Altrimenti si costruisce un pupazzo che è solo la sua specialità, la sua competenza specifica, slegata da ogni contesto. Un formidabile, efficientissimo pigiatore di bottoni, che tutto sa di quel microscopico spicchio di realtà che gli viene delegato, ma che nulla sa di tutto il resto. Insomma, un cretino specializzato.

E poi, basta guardare con un minimo di attenzione la deriva presa da decenni dai programmi scolastici, sull’onda di un ridicolo modernismo, per capire che la polemica sulle guerre puniche è totalmente insensata, visto che le ore di storia e, in genere, quelle dedicate alle materie umanistiche sono state via via ridotte ai minimi termini. E’ sparita la geografia, così come l’educazione civica, è praticamente scomparso il latino, nessuno insegna più sul serio l’analisi grammaticale, l’analisi logica, l’analisi del periodo, ci sono in giro certi diplomati, certi laureati (certi deputati!) che non sanno mettere insieme due frasi, che hanno un vocabolario di cento parole, una roba da vergognarsi, da sotterrarsi, da sprofondare, che non sanno cosa sia il passato e a che serva e che è da lì che provengono, con tutto il loro carico di significato, i concetti base del nostro secolo e della nostra vita quotidiana: democrazia, tirannide, dispotismo, monarchia, repubblica, popolo, massa, interesse privato e pubblico, comunismo, fascismo, nazismo, liberalismo, statalismo, femminismo, intolleranza e tutto il resto di bello e di orribile che può passarvi per la mente.

Tutto il nostro mondo, ma tutto davvero, deriva dal passato, ogni cosa ha delle radici e conoscerle è fondamentale non tanto per quelli che diventeranno professori universitari di storia romana o di teoria e storia della storiografia, ma soprattutto per quelli che dovranno gestire le nuove energie del pianeta, la nuova sostenibilità della città, i nuovi metodi di mobilità e di comunicazione. L’avventura sanguinosa e terribile del Novecento è lì a dimostrarci a quali abissi possa portare la pura tecnica quando si stacca dal grembo della scienza e quando, a sua volta, la scienza non è più scienza umana, ma semplice somma di fattori matematici. Conoscere la storia, la letteratura, il latino, la geografia e il diritto serve soprattutto agli scienziati, questa è la verità.

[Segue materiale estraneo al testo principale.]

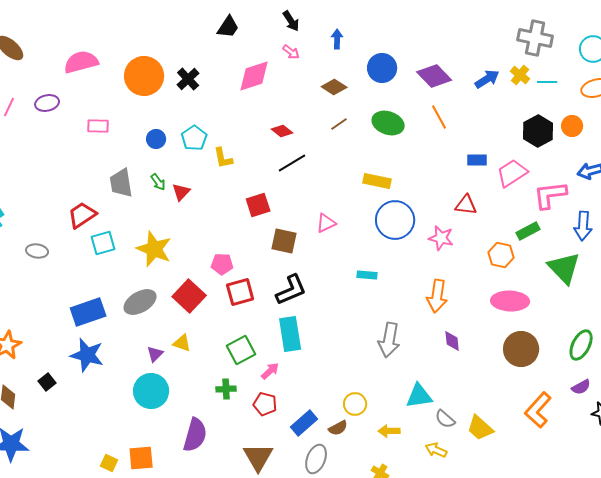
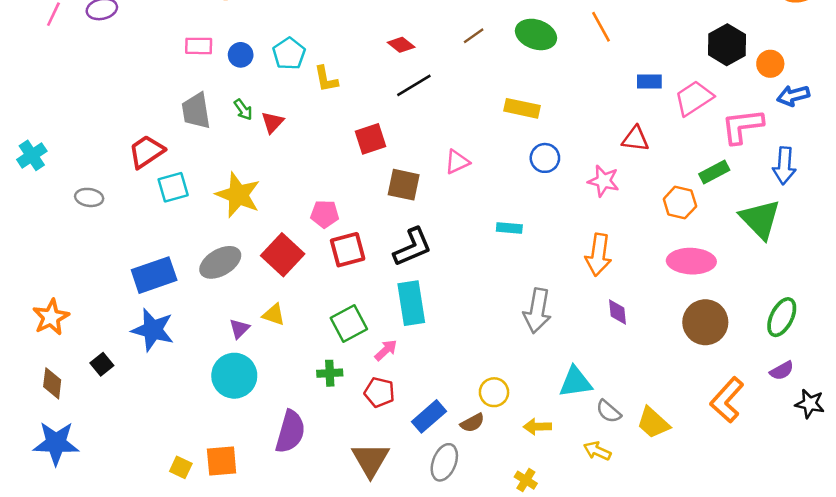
pink rectangle: (98, 126) -> (199, 46), moved
orange circle: (572, 126) -> (770, 64), moved
blue circle: (395, 220) -> (545, 158), size x0.6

Ma Cingolani non vede il livello mostruoso dell’analfabetismo funzionale nella società contemporanea, non si rende conto che come minimo il 30% (con picchi del 40%) della popolazione italiana non è in grado di comprendere il senso di un testo complesso, attenzione, non una pagina di Joyce o Gadda, ma un semplice articolo di giornale o di rivista? Ma si rende conto? Che persona è, che lavoratore è, che ingegnere è quello che una volta tolto dal suo guscio, dalla sua tana autoreferenziale non sa niente di dove vive, della genesi di quelle tradizioni, quelle consuetudini che incrocia tutti i giorni, del senso della sua esistenza dentro un organismo sociale? Lo sa il digital manager di cui sopra che lui è innanzitutto e soprattutto un cittadino? Ma “cittadino” è un termine complesso, che nasce con le città stato, e con Roma in particolare, e che diventa centrale con la rivoluzione francese. Ci vorrebbe un buon libro di storia per spiegarlo al ministro.